The Tessellation puzzles range use jigsaw pieces in which the pieces are almost all identical in pattern. Some utilise pieces shaped like animals, such as deer. Other subjects include repetitive plant shapes such as ivy and holly cuts.

=== Children's puzzles ===

Puzzles shapes and styles are designed to suit all ages and ability, including images specially suited for children, which are traditionally constructed with larger, more manageable pieces with simpler pattern and shape design. The company was awarded recognition for its production in this section of the market in 2008.

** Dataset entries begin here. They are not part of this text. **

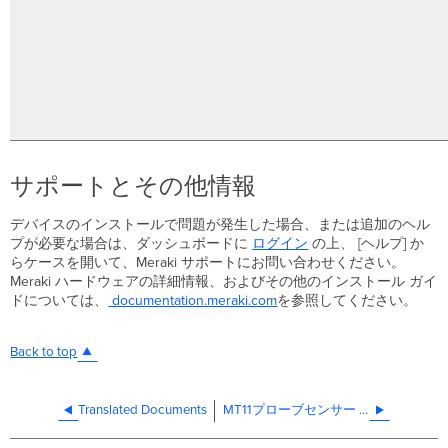
サポートとその他情報
デバイスのインストールで問題が発生した場合、または追加のヘル
プが必要な場合は、ダッシュボードに
ログイン
の上、
[ヘルプ] か
らケースを開いて、Meraki
サポートにお問い合わせください。
Meraki
ハードウェアの詳細情報、およびその他のインストール
ガイ
ドについては、
documentation.meraki.com
を参照してください
。
Back to top
Translated Documents
MT11プローブセンサー 設置ガイド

In 2021, during mental health awareness week, Wentworth Wooden Puzzles released a series of mini jigsaw puzzles to promote the mindfulness and wellbeing that jigsaw puzzles can provide. Money from the sale of puzzles during that week were donated to Mind, a mental health charity.

=== Mini Mindful puzzles ===
May 6, 2021, Wentworth Wooden Puzzles released a series of mini jigsaw puzzles to promote the mindfulness and wellbeing that jigsaw puzzles can provide while also supporting mental health awareness week, Money from the sale of puzzles during that week were donated to Mind, a UK mental health charity.

=== Impact of COVID-19 ===
In March 2020 as people moved indoors due to COVID-19 restrictions, the Wiltshire factory saw an increase of nearly 400% in the amount of orders they received since the start of the pandemic and struggled to keep up with the demand.

In an effort to show gratitude to all those fighting the COVID-19 virus, the company launched a special "say thank you with a rainbow" puzzle. In March 2021 the company announced they had raised nearly £12,000 which was donated to a local coronavirus charity.